Technology is neither our friend nor our enemy. It is merely the tool by which our desire, paranoia and innovation shapes the world. It works great if we’re looking to level the playing and paying field in art and commerce. It often works better when we are using it to destroy ourselves. I broke down this techno-blowback for AlterNet.


“It’s not technology we have to worry about, it’s the humans,” Arthur and Marilouise Kroker, editors of the academic technology and culture journal CTheory, once argued to AlterNet, in an article about the Pentagon’s plan to fund packs of man-hunting robots. “Why blame technology? It generally does what it is coded to do. It’s the human sentient understanding of how to take cruel advantage of human weakness that’s the problem.”

Indeed, humans are exceptional when it comes to using technology to prey upon weaknesses, in themselves, their cultures and their markets. But even when technological solutions arise for navigating problems as mundane as they are obstructive, there tends to be some variation of consequence. Let’s just call it “techno-blowback.” As developmental biologist and cyborg theorist Donna Haraway once famously explained, “We are all chimeras, theorized and fabricated hybrids of machine and organism.” We can’t take technology out of our humanity any more than we can take humanity, and its dangerous games, out of our technology. So we walk the tightrope between both, trying not to fall as we steadily transform a cyborg future in which we may no longer be able to distinguish them anymore.

Below are five examples of that problematic merge, from least offensive to least humane, analyzing how everything from handy gadgets to user-friendly weaponry have changed the way we work, play and police.

iPods and iTunes

At first glance, Apple’s proprietary digital media player and application couldn’t come soon enough. Portable music players choking on clunky cassettes were driving us all crazy, especially since the music industry had steadily moved away from vinyl and tape to digital, although it decided to encode it all on wasteful compact discs. Apple’s iPod and iTunes changed that game forever, taking material goods out of the equation and providing in their place a seamless way to integrate music into our lives. Of course, it also killed the industry as we know it, according to some.

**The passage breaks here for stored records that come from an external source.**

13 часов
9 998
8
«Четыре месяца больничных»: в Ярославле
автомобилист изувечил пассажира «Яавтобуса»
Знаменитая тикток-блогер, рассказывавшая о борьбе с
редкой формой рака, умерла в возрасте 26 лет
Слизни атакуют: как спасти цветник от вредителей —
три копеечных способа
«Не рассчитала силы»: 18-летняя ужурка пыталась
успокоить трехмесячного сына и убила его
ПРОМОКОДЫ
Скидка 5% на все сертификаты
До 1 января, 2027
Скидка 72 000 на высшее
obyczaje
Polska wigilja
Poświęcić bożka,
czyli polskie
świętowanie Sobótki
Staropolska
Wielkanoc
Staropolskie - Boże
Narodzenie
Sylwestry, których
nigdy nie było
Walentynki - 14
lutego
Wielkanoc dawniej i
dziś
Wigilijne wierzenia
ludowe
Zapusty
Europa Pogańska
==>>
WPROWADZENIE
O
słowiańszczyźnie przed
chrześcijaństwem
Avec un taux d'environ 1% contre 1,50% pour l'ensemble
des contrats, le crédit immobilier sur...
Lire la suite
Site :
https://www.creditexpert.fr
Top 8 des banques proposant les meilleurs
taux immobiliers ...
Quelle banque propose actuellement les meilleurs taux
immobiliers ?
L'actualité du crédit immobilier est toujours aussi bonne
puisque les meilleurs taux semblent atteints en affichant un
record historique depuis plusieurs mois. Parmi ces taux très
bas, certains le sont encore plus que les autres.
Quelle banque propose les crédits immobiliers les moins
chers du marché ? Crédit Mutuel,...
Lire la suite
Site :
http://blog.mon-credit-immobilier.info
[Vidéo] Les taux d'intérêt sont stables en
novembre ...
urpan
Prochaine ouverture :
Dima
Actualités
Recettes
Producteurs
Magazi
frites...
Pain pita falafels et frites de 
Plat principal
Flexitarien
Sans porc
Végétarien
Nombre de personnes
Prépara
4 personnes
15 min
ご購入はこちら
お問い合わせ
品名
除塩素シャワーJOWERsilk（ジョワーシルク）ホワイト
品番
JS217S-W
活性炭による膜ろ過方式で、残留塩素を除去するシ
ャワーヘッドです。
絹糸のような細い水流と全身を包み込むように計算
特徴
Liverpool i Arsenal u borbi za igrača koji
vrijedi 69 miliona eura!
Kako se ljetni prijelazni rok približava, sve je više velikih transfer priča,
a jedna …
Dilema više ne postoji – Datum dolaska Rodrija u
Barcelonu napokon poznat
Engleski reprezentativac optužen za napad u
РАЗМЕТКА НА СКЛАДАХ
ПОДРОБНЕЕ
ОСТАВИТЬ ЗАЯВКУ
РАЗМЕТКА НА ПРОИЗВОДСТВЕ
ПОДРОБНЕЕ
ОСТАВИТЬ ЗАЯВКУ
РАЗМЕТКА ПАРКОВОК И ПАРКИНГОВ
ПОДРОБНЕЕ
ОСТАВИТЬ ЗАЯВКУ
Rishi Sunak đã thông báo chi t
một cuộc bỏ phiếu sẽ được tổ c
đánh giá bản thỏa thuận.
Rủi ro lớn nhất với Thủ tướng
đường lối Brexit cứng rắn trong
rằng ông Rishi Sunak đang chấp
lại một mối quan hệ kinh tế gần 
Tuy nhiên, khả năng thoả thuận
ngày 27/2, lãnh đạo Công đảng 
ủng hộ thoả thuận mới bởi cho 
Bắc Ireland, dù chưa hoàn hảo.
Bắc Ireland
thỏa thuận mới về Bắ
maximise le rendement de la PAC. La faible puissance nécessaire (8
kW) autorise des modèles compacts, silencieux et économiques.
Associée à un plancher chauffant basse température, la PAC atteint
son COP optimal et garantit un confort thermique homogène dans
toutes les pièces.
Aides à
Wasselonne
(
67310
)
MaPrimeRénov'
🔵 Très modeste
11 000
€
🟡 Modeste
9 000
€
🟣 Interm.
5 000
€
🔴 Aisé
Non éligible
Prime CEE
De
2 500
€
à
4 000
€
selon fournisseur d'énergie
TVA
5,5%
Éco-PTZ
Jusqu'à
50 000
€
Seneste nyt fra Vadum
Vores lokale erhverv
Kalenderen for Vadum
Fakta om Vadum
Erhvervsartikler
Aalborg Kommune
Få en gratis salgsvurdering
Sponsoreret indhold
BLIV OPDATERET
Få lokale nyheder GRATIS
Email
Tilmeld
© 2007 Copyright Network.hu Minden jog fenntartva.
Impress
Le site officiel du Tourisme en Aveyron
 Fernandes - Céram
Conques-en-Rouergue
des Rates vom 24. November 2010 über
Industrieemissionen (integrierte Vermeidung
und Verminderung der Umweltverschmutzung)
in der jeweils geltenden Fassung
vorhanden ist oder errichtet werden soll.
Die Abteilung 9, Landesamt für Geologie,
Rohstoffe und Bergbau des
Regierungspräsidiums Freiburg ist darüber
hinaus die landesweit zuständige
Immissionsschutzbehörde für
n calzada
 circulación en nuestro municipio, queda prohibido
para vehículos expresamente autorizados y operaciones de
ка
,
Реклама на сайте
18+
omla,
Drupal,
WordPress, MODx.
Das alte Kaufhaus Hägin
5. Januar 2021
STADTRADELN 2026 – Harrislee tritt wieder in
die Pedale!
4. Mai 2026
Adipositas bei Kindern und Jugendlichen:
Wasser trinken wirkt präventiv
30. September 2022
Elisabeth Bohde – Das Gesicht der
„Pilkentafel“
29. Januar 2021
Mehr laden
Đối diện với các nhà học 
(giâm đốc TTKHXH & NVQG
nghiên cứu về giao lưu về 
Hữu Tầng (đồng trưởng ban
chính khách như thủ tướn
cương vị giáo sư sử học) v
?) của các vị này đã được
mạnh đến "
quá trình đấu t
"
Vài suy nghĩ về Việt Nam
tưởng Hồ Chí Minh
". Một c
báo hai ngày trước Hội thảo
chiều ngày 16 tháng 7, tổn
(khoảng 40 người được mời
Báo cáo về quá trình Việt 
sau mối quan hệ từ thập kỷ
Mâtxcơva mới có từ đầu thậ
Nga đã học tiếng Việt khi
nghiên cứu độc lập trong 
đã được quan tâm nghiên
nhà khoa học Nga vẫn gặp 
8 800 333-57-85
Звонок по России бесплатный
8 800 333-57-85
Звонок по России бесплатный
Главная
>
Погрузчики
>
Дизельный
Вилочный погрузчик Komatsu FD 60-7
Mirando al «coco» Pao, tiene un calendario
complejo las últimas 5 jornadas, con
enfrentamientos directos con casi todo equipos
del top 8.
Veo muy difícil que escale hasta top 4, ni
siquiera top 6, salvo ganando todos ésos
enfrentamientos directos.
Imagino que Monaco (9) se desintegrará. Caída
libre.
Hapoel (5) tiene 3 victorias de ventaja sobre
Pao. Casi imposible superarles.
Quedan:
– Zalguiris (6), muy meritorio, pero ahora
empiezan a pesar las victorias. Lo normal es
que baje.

“Apple has destroyed the music business — in terms of pricing — and if we don’t take control, they’ll do the same thing on the video side,” NBC CEO Jeff Zucker complained in 2007. “Apple sold millions of dollars worth of hardware off the back of our content. They did not want to share what they were making.”

Complaints about Apple’s exclusivity continue to this day, enhancing the argument that its revolutionary innovations in digital music entertainment and distribution have padded its earnings reports rather than change the music industry for the better. And it’s also had arguable ancillary effects, from killing off the album to degrading sonic quality. “Apple has taken a detour down the convenience highway,” rocker Neil Young said in 2008. “Quality has taken a complete backseat — if it even gets in the car at all.”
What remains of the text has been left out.